La casa de la taberna está en la calle Pescadería, es la segunda, hace esquina con el Puente Montoro, y no digo mal al decir que hace esquina, pues la primera casa que hay, actualmente es un bar de Rafael Pinilla y hace esquina, pero tiene su fachada remetida y la esquina es un solar, así que la segunda casa, la que nosotros ocupábamos también hace esquina y, actualmente es utilizada de zapatería. Desde su ventana interior de la primera planta veíamos el fútbol cuando los partidos se jugaban en la huerta Torres.

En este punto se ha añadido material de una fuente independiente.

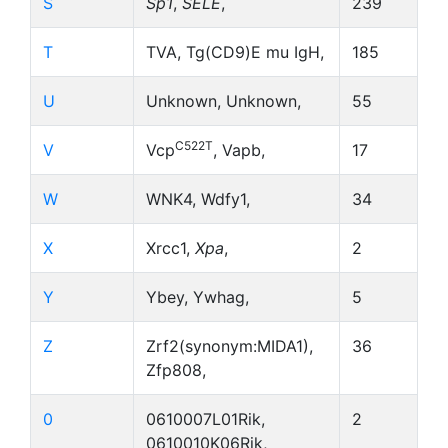
S
Sp1
,
SELE
,
239
T
TVA, Tg(CD9)E mu IgH,
185
U
Unknown, Unknown,
55
C522T
V
Vcp
, Vapb,
17
W
WNK4, Wdfy1,
34
X
Xrcc1,
Xpa
,
2
Y
Ybey, Ywhag,
5
Z
Zrf2(synonym:MIDA1),
36
Zfp808,
0
0610007L01Rik,
2
0610010K06Rik,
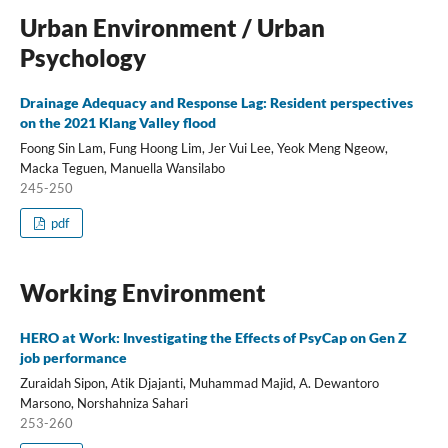
Urban Environment / Urban
Psychology
Drainage Adequacy and Response Lag: Resident perspectives
on the 2021 Klang Valley flood
Foong Sin Lam, Fung Hoong Lim, Jer Vui Lee, Yeok Meng Ngeow,
Macka Teguen, Manuella Wansilabo
245-250
pdf
Working Environment
HERO at Work: Investigating the Effects of PsyCap on Gen Z
job performance
Zuraidah Sipon, Atik Djajanti, Muhammad Majid, A. Dewantoro
Marsono, Norshahniza Sahari
253-260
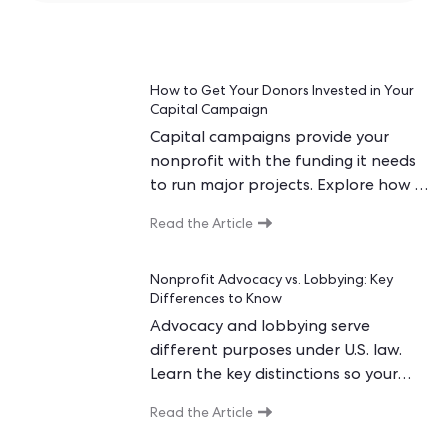
How to Get Your Donors Invested in Your
Capital Campaign
Capital campaigns provide your
nonprofit with the funding it needs
to run major projects. Explore how to
get and keep donors invested in your
Read the Article
campaign.
Nonprofit Advocacy vs. Lobbying: Key
Differences to Know
Advocacy and lobbying serve
different purposes under U.S. law.
Learn the key distinctions so your
nonprofit stays compliant while
Read the Article
maximizing its voice.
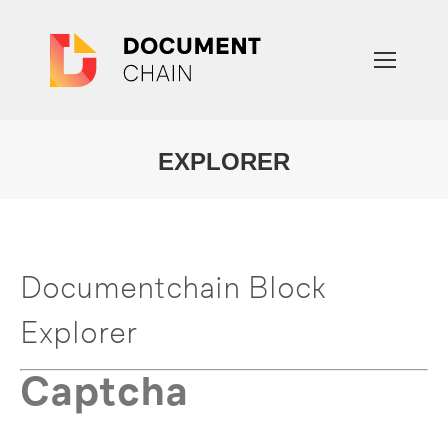
EXPLORER
You are here:
Documentchain Block
Explorer
Captcha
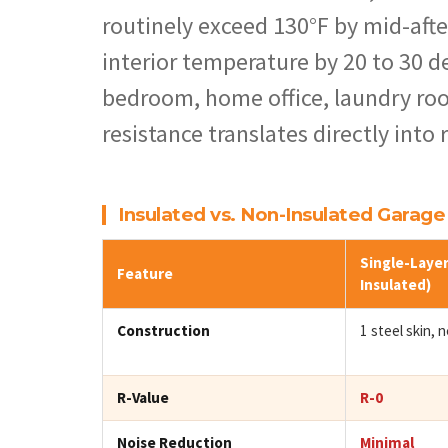
routinely exceed 130°F by mid-afte
interior temperature by 20 to 30 de
bedroom, home office, laundry roo
resistance translates directly into
Insulated vs. Non-Insulated Garag
Single-Layer
Feature
Insulated)
Construction
1 steel skin, no
R-Value
R-0
Noise Reduction
Minimal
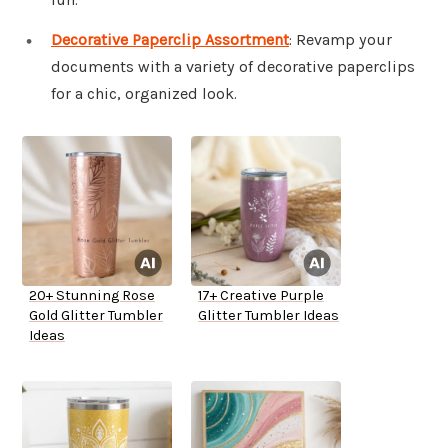
Decorative Paperclip Assortment
: Revamp your
documents with a variety of decorative paperclips
for a chic, organized look.
20+ Stunning Rose
17+ Creative Purple
Gold Glitter Tumbler
Glitter Tumbler Ideas
Ideas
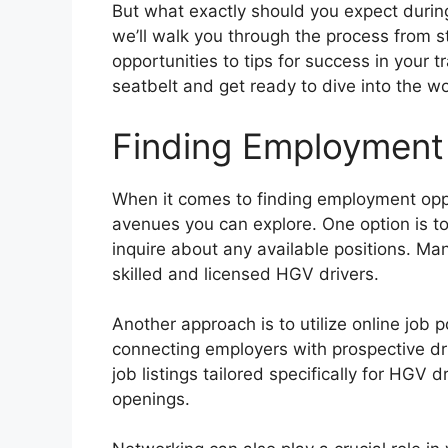
But what exactly should you expect duri
we’ll walk you through the process from s
opportunities to tips for success in your 
seatbelt and get ready to dive into the w
Finding Employment
When it comes to finding employment oppo
avenues you can explore. One option is t
inquire about any available positions. Ma
skilled and licensed HGV drivers.
Another approach is to utilize online job 
connecting employers with prospective dr
job listings tailored specifically for HGV d
openings.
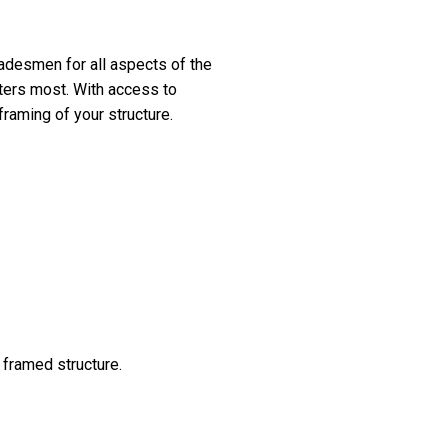
tradesmen for all aspects of the
tters most. With access to
framing of your structure.
 framed structure.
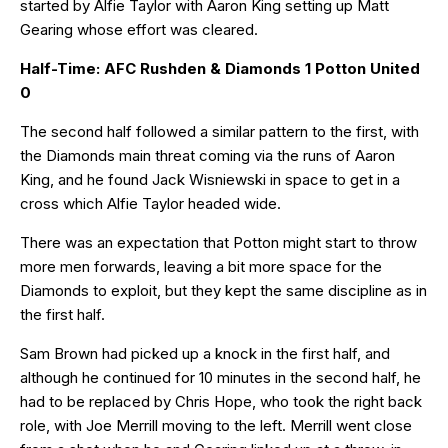
started by Alfie Taylor with Aaron King setting up Matt
Gearing whose effort was cleared.
Half-Time: AFC Rushden & Diamonds 1 Potton United
0
The second half followed a similar pattern to the first, with
the Diamonds main threat coming via the runs of Aaron
King, and he found Jack Wisniewski in space to get in a
cross which Alfie Taylor headed wide.
There was an expectation that Potton might start to throw
more men forwards, leaving a bit more space for the
Diamonds to exploit, but they kept the same discipline as in
the first half.
Sam Brown had picked up a knock in the first half, and
although he continued for 10 minutes in the second half, he
had to be replaced by Chris Hope, who took the right back
role, with Joe Merrill moving to the left. Merrill went close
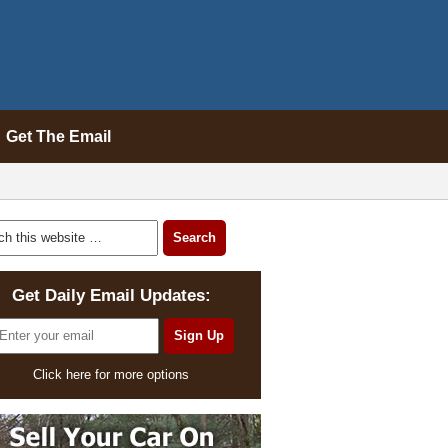
Get The Email
Get Daily Email Updates:
Click here for more options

El Puente Montoro, o plazuela, recibe el nombre de un pequeño puente que había en la carretera en la prolongación de las actuales calles de la Plaza de España con la calle Pescadería, (por donde seguía el curso el agua del arroyo Caballeros en épocas de invierno y de grandes lluvias, que en ocasiones anegaron los terrenos de entre la vía y postigos de viviendas, y algunas casas de la Plaza de España) y, tomarse en este cruce la dirección al vecino pueblo de Montoro,
Este puente, tenía a ambos lados un petril de grandes piedras rectangulares que servía de guía y protección en la calle, y de descansadero a las personas mayores que no trabajaban por falta de salud unas veces, y de empleos las más, y allí se reunían con sus largas chambras negras, semidescalzos y semialimentados a contarse las penas de la desastrosa guerra.

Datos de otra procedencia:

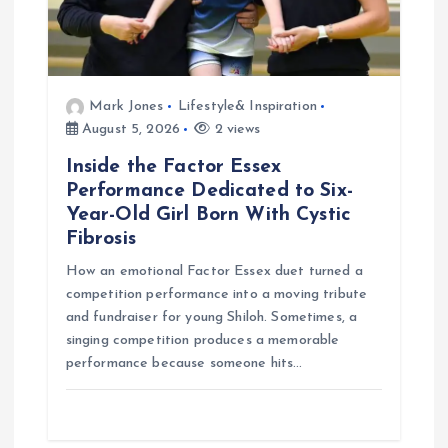
n
Mark Jones
Lifestyle& Inspiration
August 5, 2026
2 views
Inside the Factor Essex
Performance Dedicated to Six-
Year-Old Girl Born With Cystic
Fibrosis
How an emotional Factor Essex duet turned a
competition performance into a moving tribute
and fundraiser for young Shiloh. Sometimes, a
singing competition produces a memorable
performance because someone hits…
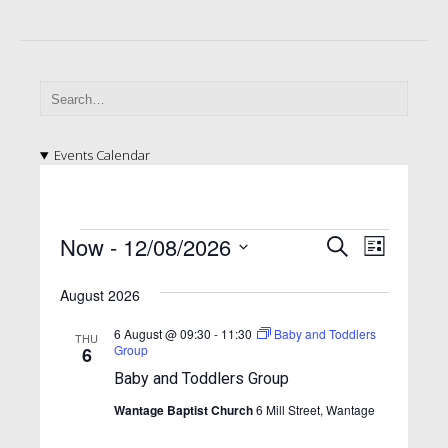
Events Calendar
E
E
E
Now
 - 
12/08/2026
S
L
v
e
v
v
S
i
a
e
e
August 2026
e
s
e
l
r
n
t
n
e
n
c
6 August @ 09:30
-
11:30
Baby and Toddlers
THU
t
c
Group
6
h
t
t
t
V
Baby and Toddlers Group
d
s
i
s
a
Wantage Baptist Church
6 Mill Street, Wantage
S
e
t
e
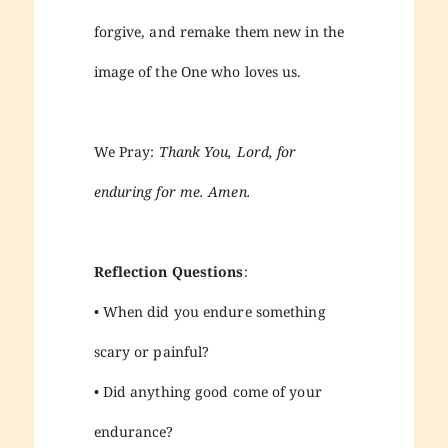
forgive, and remake them new in the
image of the One who loves us.
We Pray:
Thank You, Lord, for
enduring for me. Amen.
Reflection Questions
:
• When did you endure something
scary or painful?
• Did anything good come of your
endurance?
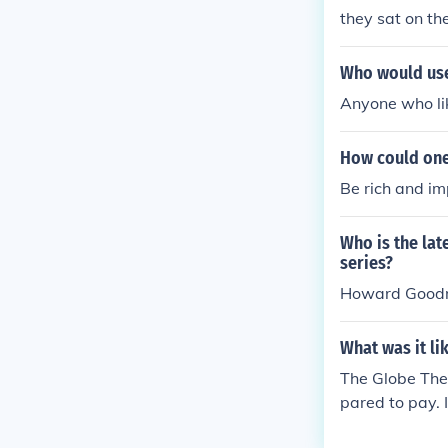
they sat on t
Who would use
Anyone who like
How could one 
Be rich and im
Who is the lat
series?
Howard Good
What was it lik
The Globe Thea
pared to pay. 
rmission, so I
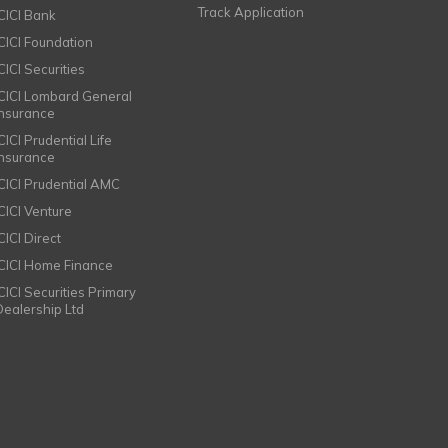
Track Application
ICICI Bank
ICICI Foundation
CICI Securities
ICICI Lombard General
Insurance
CICI Prudential Life
Insurance
ICICI Prudential AMC
ICICI Venture
CICI Direct
ICICI Home Finance
ICICI Securities Primary
Dealership Ltd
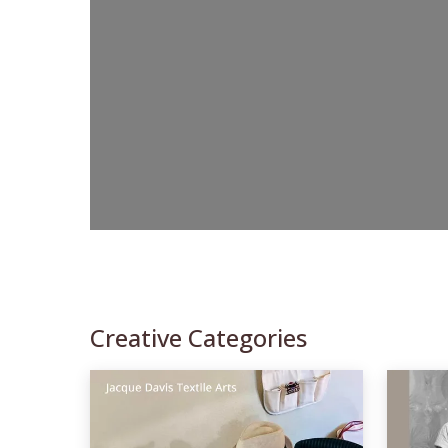
Creative Categories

También se reunían allí los vecinos de esta zona del pueblo, para esperar los cortejos fúnebres de los entierros; por entonces estos desfiles venían acompañados del párroco, los más importantes con varias capas, y las cajas de los párvulos, adornadas con flores de celindas blancas y cintas, eran llevadas por niños.
Cuando se aproximaba el féretro, todos los hombres se descubrían quitándose el sombrero y hacían una reverencia, y cuando pasaba el personal del duelo, se introducían en la comitiva y los acompañaban hasta el cementerio, para volver después en grupos a la casa de un vecino de los dolientes a dar el pésame.
Esta zona del pueblo estaba superpoblada, y por las tardes noche, cuando los hombres se iban a la taberna, los niños que, durante el día estábamos en la ribera del río, en los paerones buscando abubillas, gorriones o grajos; en las eras o en el paso de las Aceñas, pues a la escuela no íbamos casi nadie; al llegar la noche salíamos como hongos alrededor del Puente Montoro y allí montábamos el circo: saltábamos a piola unos sobre otros que formaban hileras; dábamos grandes zancadas para cruzar la calle a ver quien la daba más grande; nos dábamos carrerillas de una esquina a otra en la calle Pescadería; corríamos y saltábamos por las piedras del puente, o nos íbamos a fastidiar a los murciélagos con una caña que introducíamos en los huecos de los tubos metálicos que sostenían los hilos de la escasa luz, que había clavados en las fachadas de algunas casas.
Los más mozuelos, ya algo más formales, hacían grandes corros junto con las nenas y en ellos cantaban canciones invitando a agarrarse de las manos en torno a la fuente pública que había en la plazoleta. Y todo esto lo podíamos hacer gracias a que no había coches, ni televisión, ni plazas escolares, y los juegos solamente eran interrumpidos en verano cuando pasaba algún carro cargado de cereales o de paja.
Así transcurría mi infancia entre 1939/40 en Villa del Río, y muy hondos están en mí aquellos recuerdos, que afloran cuando veo por las calles de Córdoba a niños y niñas de mi, entonces edad, (8 años), muy arregladitos y cargados con carpetas de gran peso que atesoran mucho saber. Y yo me pregunto: ¿no sería mejor vivir la niñez y aplazar la ciencia? Como decía Juan Jacobo Rouseau.